Bridging Traditional Finance And Cryptocurrency: What Does The Future Look Like?
In today’s world, as decentralized finance continues to emerge alongside traditional financial models, it makes sense to ask: what’s in the crystal ball? How are these two very different modes of finance going to coexist?
First of all, let’s look at some particular tensions on the market right now.
Cryptocurrency, which has been widely hailed as a ‘safe haven’ from Federal Reserve impacts, seems to be responding to interest rate fears with a sell-off that is correlating with equities and traditional assets, to some extent.
“What makes (recent crypto downturns) different from the previous ones is a perceived closer relationship between digital assets and traditional markets,” writes an analyst in a blog post at AAX Academy. “This time, the sell-off may have far more to do with traditional macro-economic factors such as inflation, planned interest rate hikes projected for later in the year, and a coinciding sell-off in the traditional stock market. But wasn’t the crypto market supposed to act as a hedge against inflation, central bank policies, and the rot of fiat currencies eating away at the global economy and household wealth?”

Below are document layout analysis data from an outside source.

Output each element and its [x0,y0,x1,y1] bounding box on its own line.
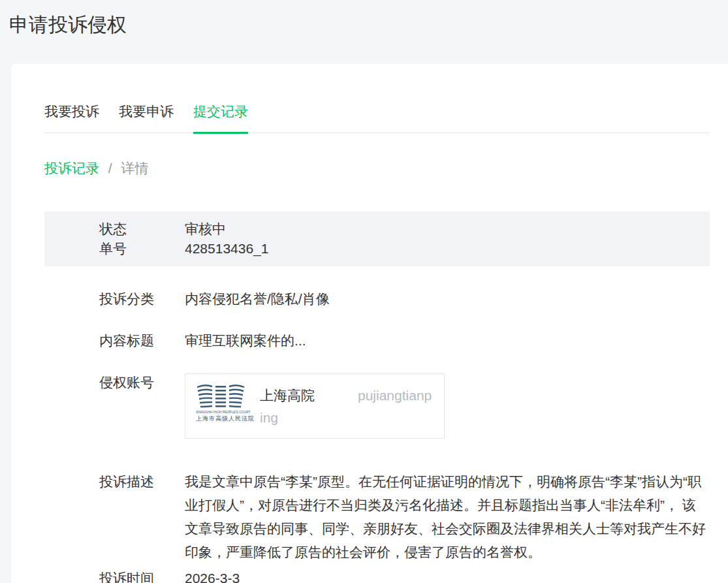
account-text: 上海高院pujiangtianping [260,385,434,429]
tab-bar: 我要投诉 我要申诉 提交记录 [44,102,710,133]
status-row: 状态 审核中 [99,219,710,239]
breadcrumb-separator: / [108,161,112,176]
account-label: 侵权账号 [99,373,185,439]
complaint-time-value: 2026-3-3 [185,569,240,583]
status-value: 审核中 [185,219,226,239]
detail-fields: 投诉分类 内容侵犯名誉/隐私/肖像 内容标题 审理互联网案件的... 侵权账号 [44,290,710,583]
field-account: 侵权账号 [99,373,710,439]
category-value: 内容侵犯名誉/隐私/肖像 [185,290,330,308]
breadcrumb: 投诉记录 / 详情 [44,159,710,178]
breadcrumb-records-link[interactable]: 投诉记录 [44,161,99,176]
field-description: 投诉描述 我是文章中原告“李某”原型。在无任何证据证明的情况下，明确将原告“李某… [99,473,710,564]
content-title-label: 内容标题 [99,332,185,350]
account-name: 上海高院 [260,385,358,407]
account-card[interactable]: SHANGHAI HIGH PEOPLE'S COURT 上海市高级人民法院 上… [185,373,445,439]
status-label: 状态 [99,219,185,239]
order-number-row: 单号 428513436_1 [99,239,710,259]
tab-appeal[interactable]: 我要申诉 [119,102,174,133]
category-label: 投诉分类 [99,290,185,308]
court-logo-icon: SHANGHAI HIGH PEOPLE'S COURT 上海市高级人民法院 [196,383,245,422]
tab-complain[interactable]: 我要投诉 [44,102,99,133]
complaint-time-label: 投诉时间 [99,569,185,583]
field-complaint-time: 投诉时间 2026-3-3 [99,569,710,583]
field-content-title: 内容标题 审理互联网案件的... [99,332,710,350]
order-number-value: 428513436_1 [185,239,268,259]
content-title-value: 审理互联网案件的... [185,332,306,350]
status-box: 状态 审核中 单号 428513436_1 [44,212,710,266]
description-text: 我是文章中原告“李某”原型。在无任何证据证明的情况下，明确将原告“李某”指认为“… [185,470,707,564]
description-label: 投诉描述 [99,473,185,564]
page-title: 申请投诉侵权 [9,10,728,39]
content-card: 我要投诉 我要申诉 提交记录 投诉记录 / 详情 状态 审核中 单号 42851… [11,64,728,583]
order-number-label: 单号 [99,239,185,259]
court-logo-caption-en: SHANGHAI HIGH PEOPLE'S COURT [196,410,236,415]
field-category: 投诉分类 内容侵犯名誉/隐私/肖像 [99,290,710,308]
court-logo-caption-zh: 上海市高级人民法院 [196,415,245,422]
tab-records[interactable]: 提交记录 [193,102,248,134]
breadcrumb-current: 详情 [121,161,149,176]
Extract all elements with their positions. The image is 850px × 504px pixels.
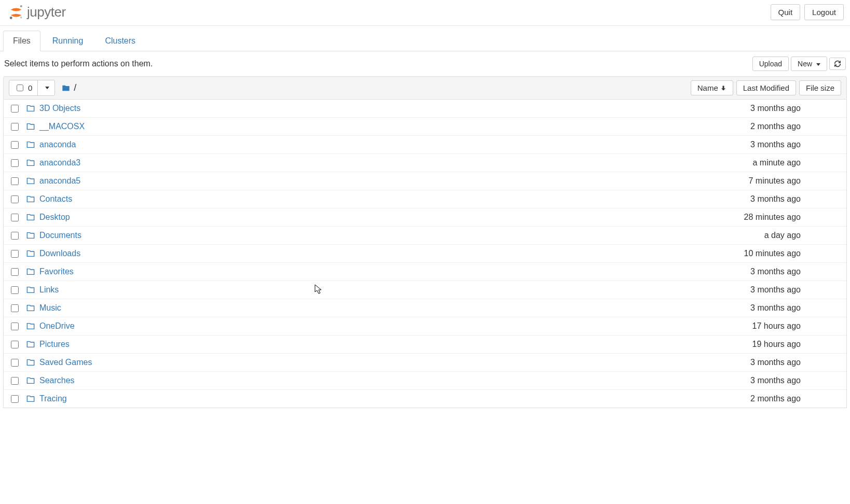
item-name[interactable]: Searches: [39, 376, 750, 385]
item-modified: 3 months ago: [750, 358, 801, 367]
file-list: 3D Objects3 months ago__MACOSX2 months a…: [3, 100, 847, 408]
item-name[interactable]: 3D Objects: [39, 104, 750, 113]
list-item: anaconda57 minutes ago: [4, 172, 846, 190]
svg-point-2: [20, 17, 22, 18]
item-name[interactable]: OneDrive: [39, 321, 752, 331]
list-item: __MACOSX2 months ago: [4, 118, 846, 136]
list-item: Links3 months ago: [4, 281, 846, 299]
item-name[interactable]: Contacts: [39, 194, 750, 204]
item-modified: 17 hours ago: [752, 321, 801, 331]
folder-icon[interactable]: [61, 84, 71, 92]
quit-button[interactable]: Quit: [771, 4, 801, 20]
selected-count: 0: [28, 83, 32, 92]
row-checkbox[interactable]: [11, 250, 19, 258]
folder-icon: [26, 231, 35, 240]
item-name[interactable]: Pictures: [39, 340, 752, 349]
folder-icon: [26, 177, 35, 185]
logout-button[interactable]: Logout: [804, 4, 844, 20]
item-name[interactable]: Saved Games: [39, 358, 750, 367]
item-name[interactable]: anaconda3: [39, 158, 752, 167]
list-item: Contacts3 months ago: [4, 190, 846, 208]
list-item: Tracing2 months ago: [4, 390, 846, 408]
item-modified: 3 months ago: [750, 303, 801, 313]
tab-clusters[interactable]: Clusters: [95, 31, 145, 51]
folder-icon: [26, 268, 35, 276]
item-name[interactable]: Music: [39, 303, 750, 313]
item-modified: 3 months ago: [750, 194, 801, 204]
row-checkbox[interactable]: [11, 323, 19, 330]
item-modified: 19 hours ago: [752, 340, 801, 349]
tab-bar: Files Running Clusters: [0, 30, 850, 51]
item-name[interactable]: Documents: [39, 231, 764, 240]
name-col-label: Name: [697, 83, 718, 92]
breadcrumb: /: [61, 82, 76, 93]
item-name[interactable]: __MACOSX: [39, 122, 750, 131]
folder-icon: [26, 304, 35, 312]
item-name[interactable]: Tracing: [39, 394, 750, 403]
list-item: Favorites3 months ago: [4, 263, 846, 281]
refresh-button[interactable]: [829, 58, 846, 70]
item-name[interactable]: Downloads: [39, 249, 744, 258]
row-checkbox[interactable]: [11, 268, 19, 276]
modified-col-label: Last Modified: [743, 83, 789, 92]
item-modified: 3 months ago: [750, 140, 801, 149]
list-item: anaconda3 months ago: [4, 136, 846, 154]
toolbar: Select items to perform actions on them.…: [0, 51, 850, 76]
row-checkbox[interactable]: [11, 105, 19, 113]
list-header: 0 / Name Last Modified File size: [3, 76, 847, 100]
tab-files[interactable]: Files: [3, 31, 40, 51]
tab-running[interactable]: Running: [43, 31, 93, 51]
sort-modified-button[interactable]: Last Modified: [736, 80, 796, 95]
row-checkbox[interactable]: [11, 159, 19, 167]
svg-point-0: [20, 5, 22, 7]
list-item: 3D Objects3 months ago: [4, 100, 846, 118]
item-modified: 28 minutes ago: [744, 213, 801, 222]
folder-icon: [26, 286, 35, 294]
item-name[interactable]: anaconda5: [39, 176, 748, 186]
row-checkbox[interactable]: [11, 141, 19, 149]
list-item: anaconda3a minute ago: [4, 154, 846, 172]
select-all-group: 0: [9, 80, 55, 96]
row-checkbox[interactable]: [11, 395, 19, 403]
select-all-dropdown[interactable]: [38, 84, 54, 92]
row-checkbox[interactable]: [11, 377, 19, 385]
row-checkbox[interactable]: [11, 232, 19, 240]
folder-icon: [26, 249, 35, 258]
folder-icon: [26, 213, 35, 221]
row-checkbox[interactable]: [11, 304, 19, 312]
row-checkbox[interactable]: [11, 177, 19, 185]
size-col-label: File size: [806, 83, 834, 92]
item-name[interactable]: Desktop: [39, 213, 744, 222]
item-modified: 3 months ago: [750, 285, 801, 295]
row-checkbox[interactable]: [11, 195, 19, 203]
folder-icon: [26, 159, 35, 167]
row-checkbox[interactable]: [11, 214, 19, 221]
new-dropdown-button[interactable]: New: [791, 57, 827, 71]
header-bar: jupyter Quit Logout: [0, 0, 850, 26]
row-checkbox[interactable]: [11, 359, 19, 367]
item-modified: 3 months ago: [750, 376, 801, 385]
folder-icon: [26, 358, 35, 367]
upload-button[interactable]: Upload: [752, 57, 789, 71]
breadcrumb-root: /: [74, 82, 76, 93]
folder-icon: [26, 376, 35, 385]
item-name[interactable]: anaconda: [39, 140, 750, 149]
select-all-checkbox-wrap: 0: [9, 80, 37, 95]
row-checkbox[interactable]: [11, 341, 19, 348]
jupyter-logo-text: jupyter: [27, 4, 66, 20]
select-all-checkbox[interactable]: [17, 85, 23, 91]
item-name[interactable]: Favorites: [39, 267, 750, 276]
header-buttons: Quit Logout: [771, 4, 844, 20]
folder-icon: [26, 141, 35, 149]
jupyter-logo-icon: [8, 5, 24, 20]
row-checkbox[interactable]: [11, 286, 19, 294]
jupyter-logo[interactable]: jupyter: [8, 4, 66, 20]
row-checkbox[interactable]: [11, 123, 19, 131]
caret-down-icon: [45, 87, 49, 89]
item-name[interactable]: Links: [39, 285, 750, 295]
svg-point-1: [10, 17, 12, 19]
sort-size-button[interactable]: File size: [799, 80, 841, 95]
sort-name-button[interactable]: Name: [691, 80, 733, 95]
list-item: Downloads10 minutes ago: [4, 245, 846, 263]
new-button-label: New: [798, 60, 812, 68]
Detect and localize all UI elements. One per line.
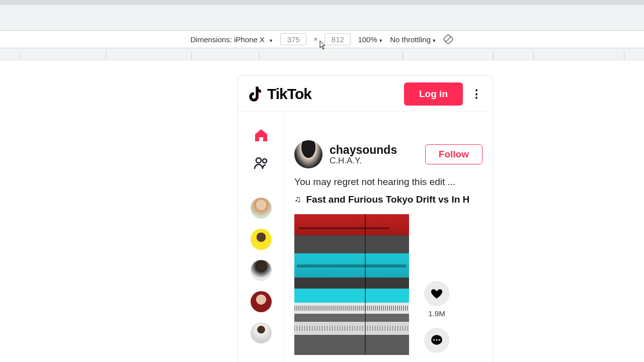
post-actions: 1.9M: [424, 281, 449, 355]
post-music[interactable]: ♫ Fast and Furious Tokyo Drift vs In H: [294, 194, 482, 205]
like-button[interactable]: [424, 281, 449, 306]
ruler: [0, 48, 644, 60]
following-icon[interactable]: [252, 154, 270, 172]
suggested-account-avatar[interactable]: [251, 229, 272, 250]
svg-point-6: [436, 339, 437, 340]
tiktok-header: TikTok Log in ⋮: [238, 76, 493, 112]
follow-button[interactable]: Follow: [425, 144, 482, 164]
suggested-account-avatar[interactable]: [251, 198, 272, 219]
suggested-account-avatar[interactable]: [251, 322, 272, 343]
feed: chaysounds C.H.A.Y. Follow You may regre…: [284, 112, 493, 362]
comment-button[interactable]: [424, 328, 449, 353]
like-count: 1.9M: [428, 309, 445, 318]
browser-toolbar-area: [0, 5, 644, 30]
author-avatar[interactable]: [294, 140, 323, 168]
author-info[interactable]: chaysounds C.H.A.Y.: [330, 143, 418, 166]
throttling-dropdown[interactable]: No throttling: [390, 35, 436, 44]
svg-point-3: [263, 159, 267, 163]
svg-point-2: [256, 158, 261, 163]
post-header: chaysounds C.H.A.Y. Follow: [294, 140, 482, 168]
chevron-down-icon: [267, 35, 273, 44]
dimensions-label: Dimensions: iPhone X: [191, 35, 265, 44]
svg-line-1: [446, 36, 451, 42]
more-menu-icon[interactable]: ⋮: [471, 87, 481, 101]
device-canvas: TikTok Log in ⋮: [0, 60, 644, 362]
width-input[interactable]: [280, 33, 306, 45]
svg-point-5: [433, 339, 435, 340]
device-frame: TikTok Log in ⋮: [237, 75, 493, 362]
suggested-account-avatar[interactable]: [251, 291, 272, 312]
devtools-device-toolbar: Dimensions: iPhone X × 100% No throttlin…: [0, 30, 644, 48]
home-icon[interactable]: [252, 126, 270, 144]
height-input[interactable]: [325, 33, 351, 45]
tiktok-wordmark: TikTok: [267, 85, 311, 103]
tiktok-body: chaysounds C.H.A.Y. Follow You may regre…: [238, 112, 493, 362]
music-note-icon: ♫: [294, 194, 301, 205]
author-displayname: C.H.A.Y.: [330, 156, 418, 166]
post-caption: You may regret not hearing this edit ...: [294, 175, 482, 189]
dimension-separator: ×: [313, 35, 317, 43]
author-username: chaysounds: [330, 143, 418, 157]
suggested-account-avatar[interactable]: [251, 260, 272, 281]
video-thumbnail[interactable]: [294, 214, 409, 355]
login-button[interactable]: Log in: [404, 82, 463, 106]
music-title: Fast and Furious Tokyo Drift vs In H: [306, 194, 470, 205]
dimensions-dropdown[interactable]: Dimensions: iPhone X: [191, 35, 274, 44]
browser-top-bar: [0, 0, 644, 5]
sidebar: [238, 112, 284, 362]
rotate-icon[interactable]: [443, 34, 453, 44]
zoom-dropdown[interactable]: 100%: [358, 35, 383, 44]
svg-point-7: [439, 339, 440, 340]
tiktok-logo[interactable]: TikTok: [249, 85, 311, 103]
post-content: 1.9M: [294, 214, 482, 355]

Part of crypto’s past track record is in institutional investment. If even institutional investment isn’t enough to untether Bitcoin and other coins from traditional finance volatility patterns, what’s next?
First of all, since crypto activity has been uncorrelated to dollar moves in the past, it’s worth asking whether this current selloff happens to be a coincidence. But beyond that, hodlers are standing strong based on some particular market ideas.
New Markets
Also, as AAX points out, crypto has been “maturing in terms of its utility,” the author writing:
“The whole (DeFi) market represents a broader investment thesis into technology – similar to tech stocks as a segment of the equity market. Instead of the gold-like store of value play of Bitcoin, investing in Layer 1 tokens such as ETH, SOL, BNB, LUNA, FTM, and AVAX is a technology bet on the wider digital asset ecosystem and its innovative applications. Many institutional investors are increasing their exposure to digital assets, and after BTC, the next logical stop is mostly Ethereum (ETH), followed by the rest of the Layer 1 alternatives.”
In other words, all sorts of new lending and insurance innovations utilize trustless and permissionless transaction methodologies based on the blockchain and transparent DeFi assets that challenge what was possible with fiat.
Then there is the metaverse – something that’s just beginning to gain currency in our world. In a future system where metaverse environments accommodate business and social life, where avatars mingle in ethereal digital halls, crypto and the blockchain are almost sure to get new market value.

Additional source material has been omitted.